## What this task involves
Find every line in the records below that holds the word "Guide" and copy it.

## Information supplied

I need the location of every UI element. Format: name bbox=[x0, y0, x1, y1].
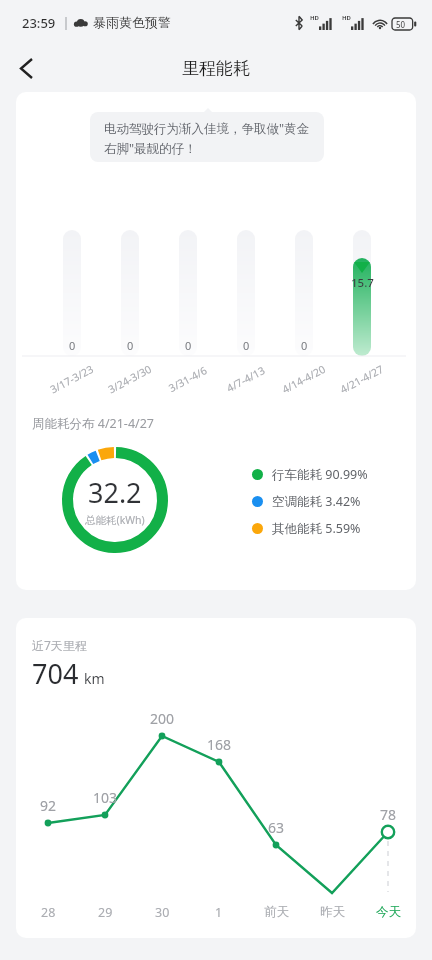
button[interactable]: 今天 bbox=[366, 902, 410, 922]
staticText: 103 bbox=[93, 788, 118, 807]
staticText: HD bbox=[310, 14, 319, 22]
button[interactable]: 29 bbox=[83, 902, 127, 922]
staticText: 4/14-4/20 bbox=[280, 362, 328, 396]
staticText: 29 bbox=[98, 904, 113, 921]
staticText: 3/17-3/23 bbox=[48, 362, 96, 396]
button[interactable]: 昨天 bbox=[310, 902, 354, 922]
staticText: 1 bbox=[215, 904, 223, 921]
staticText: 空调能耗 3.42% bbox=[272, 493, 361, 510]
button[interactable]: 其他能耗 5.59% bbox=[252, 517, 361, 539]
staticText: 200 bbox=[150, 709, 175, 728]
staticText: 15.7 bbox=[351, 275, 374, 291]
button[interactable]: 28 bbox=[26, 902, 70, 922]
staticText: 0 bbox=[185, 338, 192, 353]
staticText: 30 bbox=[155, 904, 170, 921]
staticText: 行车能耗 90.99% bbox=[272, 466, 368, 483]
staticText: km bbox=[84, 669, 105, 688]
staticText: 28 bbox=[41, 904, 56, 921]
staticText: HD bbox=[342, 14, 351, 22]
staticText: 78 bbox=[380, 805, 397, 824]
staticText: 今天 bbox=[376, 904, 401, 920]
staticText: 0 bbox=[127, 338, 134, 353]
staticText: 其他能耗 5.59% bbox=[272, 520, 361, 537]
staticText: 4/7-4/13 bbox=[224, 363, 268, 395]
button[interactable]: 30 bbox=[140, 902, 184, 922]
staticText: 电动驾驶行为渐入佳境，争取做"黄金右脚"最靓的仔！ bbox=[104, 120, 310, 157]
button[interactable]: 前天 bbox=[254, 902, 298, 922]
staticText: 63 bbox=[268, 818, 285, 837]
staticText: 里程能耗 bbox=[182, 58, 250, 79]
staticText: 50 bbox=[396, 19, 406, 30]
staticText: 704 bbox=[32, 655, 79, 692]
staticText: 32.2 bbox=[88, 474, 142, 511]
button[interactable]: Back bbox=[8, 50, 44, 86]
staticText: 3/31-4/6 bbox=[166, 363, 210, 395]
staticText: 周能耗分布 4/21-4/27 bbox=[32, 415, 154, 432]
staticText: 23:59 bbox=[22, 14, 56, 32]
staticText: 4/21-4/27 bbox=[338, 362, 386, 396]
button[interactable]: 行车能耗 90.99% bbox=[252, 463, 368, 485]
staticText: 0 bbox=[243, 338, 250, 353]
staticText: 92 bbox=[40, 796, 57, 815]
staticText: 昨天 bbox=[320, 904, 345, 920]
staticText: 总能耗(kWh) bbox=[85, 513, 145, 527]
staticText: 暴雨黄色预警 bbox=[93, 14, 171, 30]
staticText: 前天 bbox=[264, 904, 289, 920]
staticText: 近7天里程 bbox=[32, 637, 87, 653]
staticText: 0 bbox=[301, 338, 308, 353]
button[interactable]: 1 bbox=[197, 902, 241, 922]
button[interactable]: 空调能耗 3.42% bbox=[252, 490, 361, 512]
staticText: 168 bbox=[207, 735, 232, 754]
staticText: 3/24-3/30 bbox=[106, 362, 154, 396]
staticText: 0 bbox=[69, 338, 76, 353]
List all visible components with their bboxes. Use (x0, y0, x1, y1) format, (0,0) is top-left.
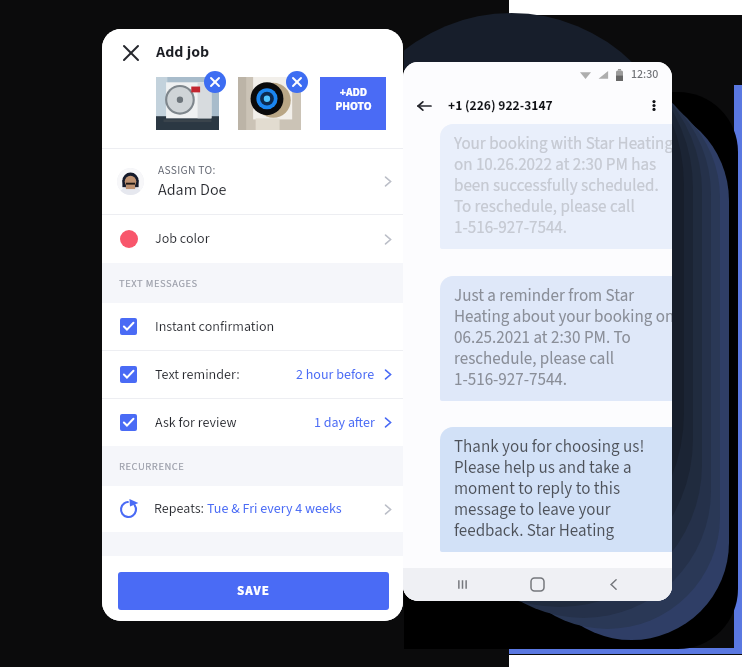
staticText: Text reminder: (155, 365, 240, 385)
staticText: Instant confirmation (155, 317, 275, 337)
staticText: ASSIGN TO: (158, 162, 216, 178)
staticText: RECURRENCE (119, 459, 185, 474)
staticText: Repeats: (154, 499, 207, 519)
staticText: 1 day after (314, 413, 375, 433)
button[interactable]: Close (112, 29, 150, 76)
button[interactable]: Instant confirmation (102, 303, 403, 350)
staticText: 12:30 (631, 66, 659, 83)
staticText: Thank you for choosing us! Please help u… (454, 435, 672, 543)
button[interactable]: SAVE (118, 572, 389, 610)
staticText: Just a reminder from Star Heating about … (454, 284, 672, 392)
button[interactable]: Ask for review (102, 399, 403, 446)
staticText: Tue & Fri every 4 weeks (207, 499, 342, 519)
staticText: +1 (226) 922-3147 (448, 96, 553, 115)
button[interactable]: Back (406, 87, 442, 124)
button[interactable]: Remove photo (204, 71, 226, 93)
button[interactable]: +ADD PHOTO (320, 77, 386, 130)
button[interactable]: Repeats: (102, 486, 403, 532)
staticText: +ADD PHOTO (335, 84, 372, 115)
staticText: 2 hour before (296, 365, 375, 385)
staticText: Job color (155, 229, 210, 249)
button[interactable]: Job color (102, 215, 403, 263)
button[interactable]: Home (521, 568, 554, 601)
button[interactable]: More options (639, 87, 669, 124)
staticText: Ask for review (155, 413, 237, 433)
staticText: Your booking with Star Heating on 10.26.… (454, 132, 672, 240)
staticText: Adam Doe (158, 179, 227, 202)
staticText: TEXT MESSAGES (119, 276, 198, 291)
button[interactable]: Remove photo (286, 71, 308, 93)
button[interactable]: Recents (446, 568, 479, 601)
button[interactable]: ASSIGN TO: (102, 149, 403, 214)
staticText: Add job (156, 41, 210, 64)
button[interactable]: Back (597, 568, 630, 601)
staticText: SAVE (237, 582, 270, 601)
button[interactable]: Text reminder: (102, 351, 403, 398)
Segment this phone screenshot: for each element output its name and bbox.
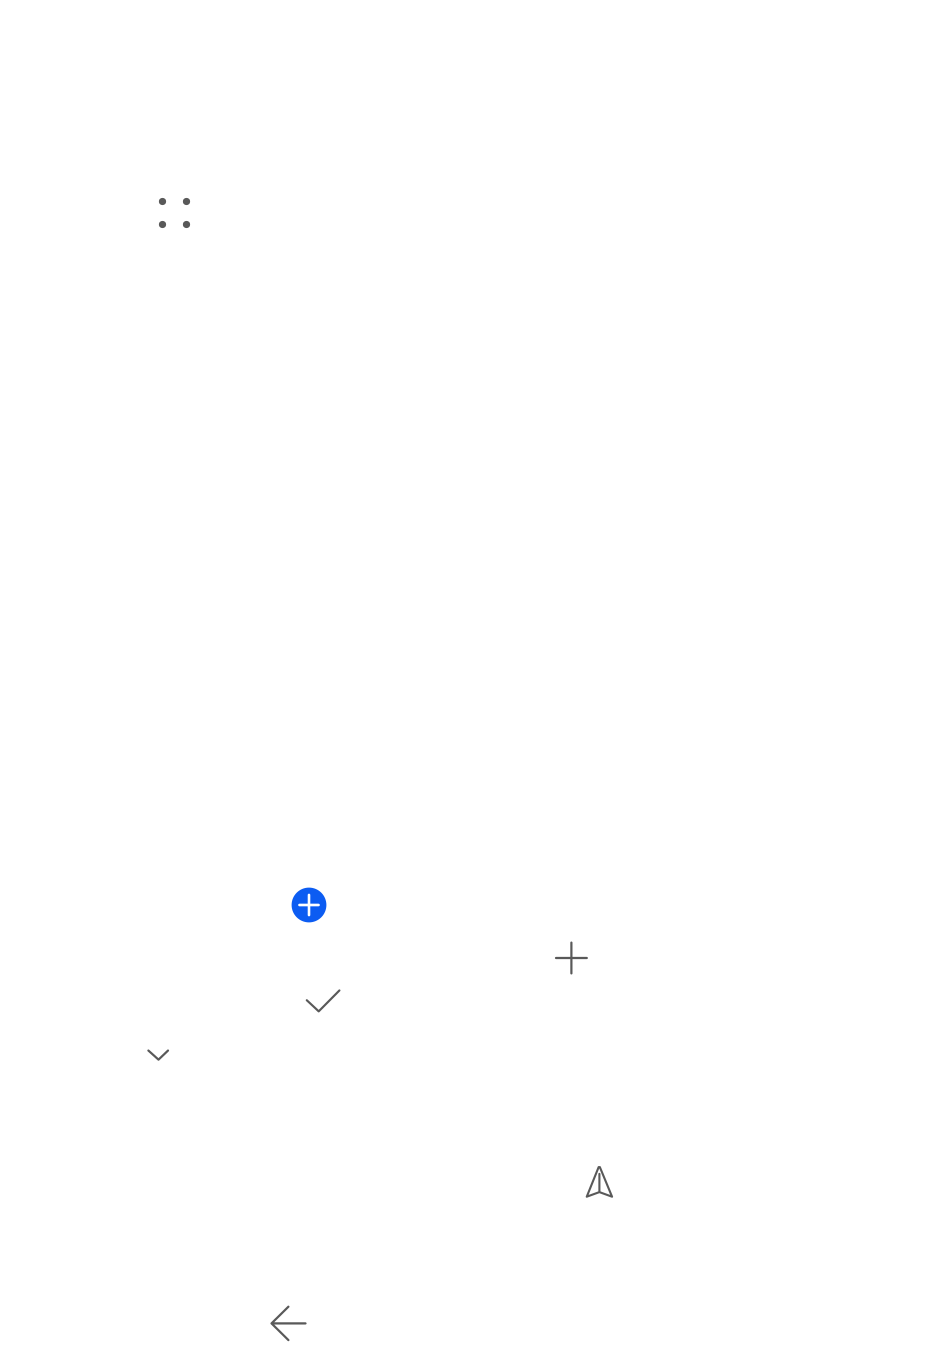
button[interactable]: Back xyxy=(262,1297,314,1349)
button[interactable]: New xyxy=(545,932,597,984)
button[interactable]: Expand xyxy=(132,1029,184,1081)
button[interactable]: Apps xyxy=(148,187,200,239)
button[interactable]: Send xyxy=(573,1156,625,1208)
button[interactable]: Done xyxy=(297,975,349,1027)
button[interactable]: Add xyxy=(283,879,335,931)
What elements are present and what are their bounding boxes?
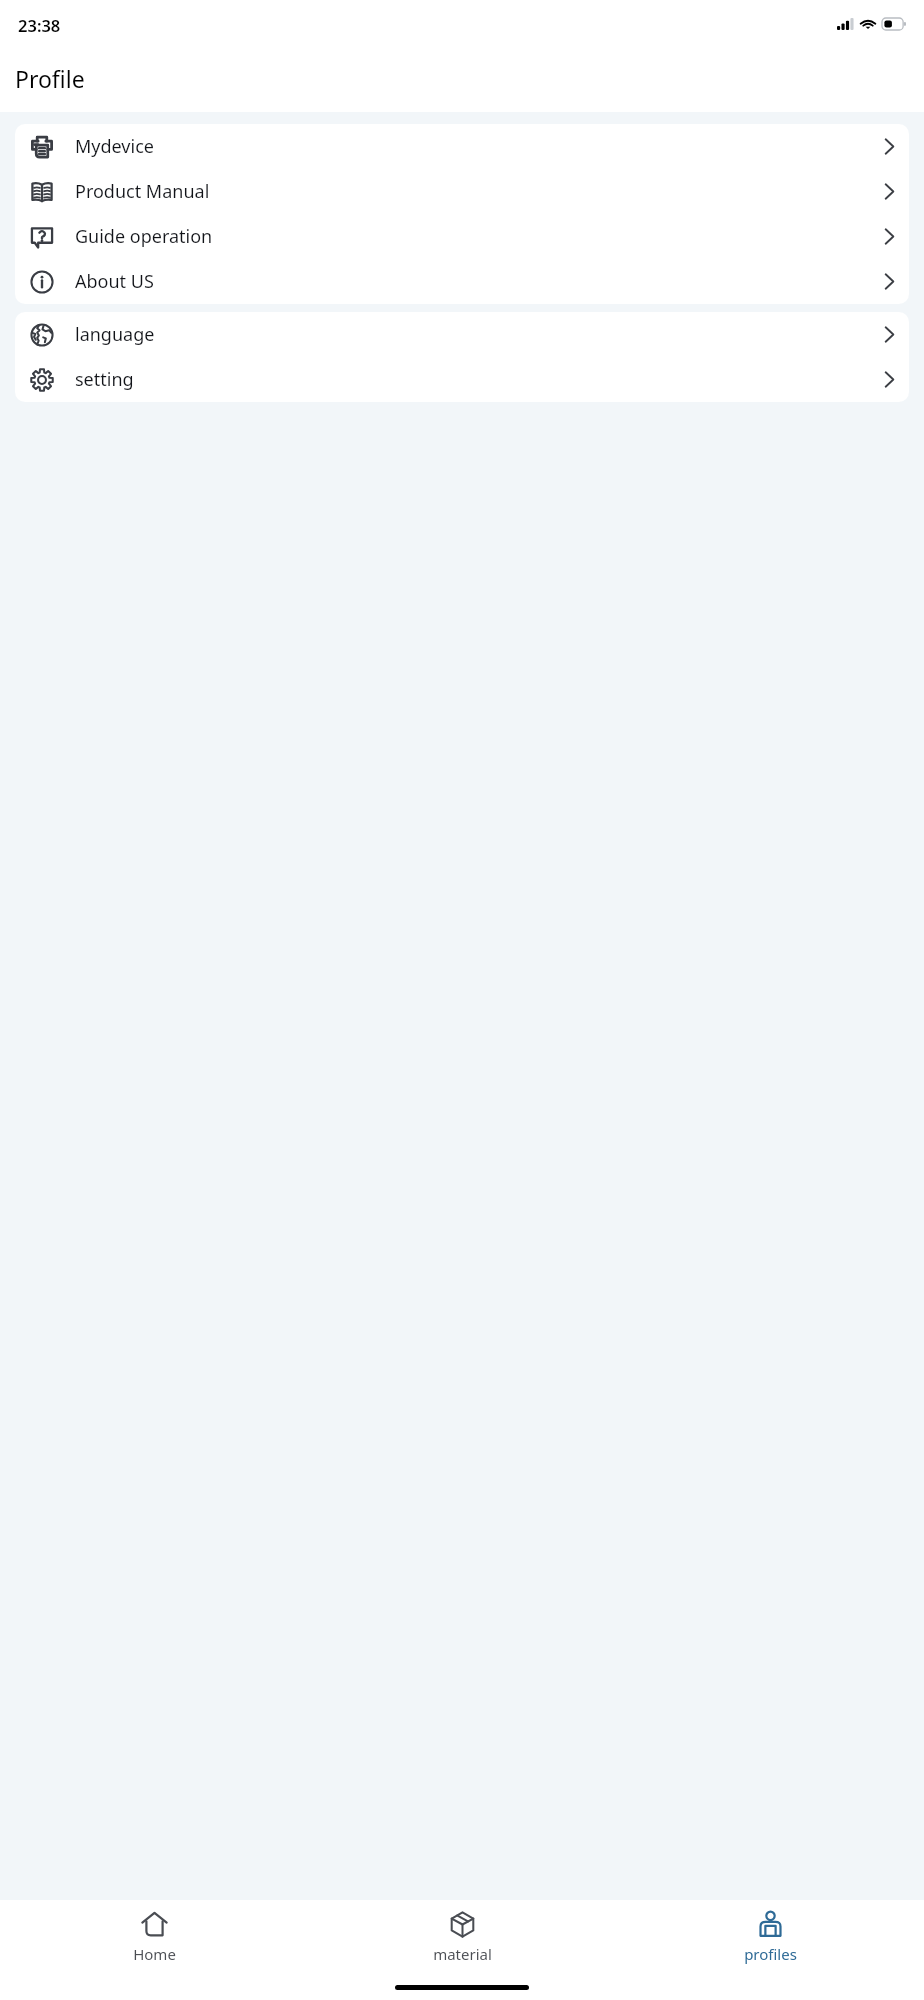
staticText: Profile bbox=[15, 63, 85, 94]
staticText: About US bbox=[75, 269, 154, 294]
button[interactable]: Mydevice bbox=[15, 124, 909, 169]
staticText: setting bbox=[75, 367, 134, 392]
staticText: profiles bbox=[744, 1944, 797, 1964]
button[interactable]: About US bbox=[15, 259, 909, 304]
staticText: Home bbox=[133, 1944, 176, 1964]
staticText: language bbox=[75, 322, 155, 347]
staticText: Mydevice bbox=[75, 134, 154, 159]
button[interactable]: material bbox=[308, 1900, 616, 1978]
staticText: Product Manual bbox=[75, 179, 210, 204]
button[interactable]: language bbox=[15, 312, 909, 357]
staticText: material bbox=[433, 1944, 492, 1964]
staticText: Guide operation bbox=[75, 224, 213, 249]
button[interactable]: Guide operation bbox=[15, 214, 909, 259]
button[interactable]: Home bbox=[0, 1900, 308, 1978]
button[interactable]: setting bbox=[15, 357, 909, 402]
button[interactable]: Product Manual bbox=[15, 169, 909, 214]
staticText: 23:38 bbox=[18, 14, 61, 36]
button[interactable]: profiles bbox=[616, 1900, 924, 1978]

## Answer box
staticText: Guide operation bbox=[75, 224, 213, 249]
button[interactable]: Guide operation bbox=[15, 214, 909, 259]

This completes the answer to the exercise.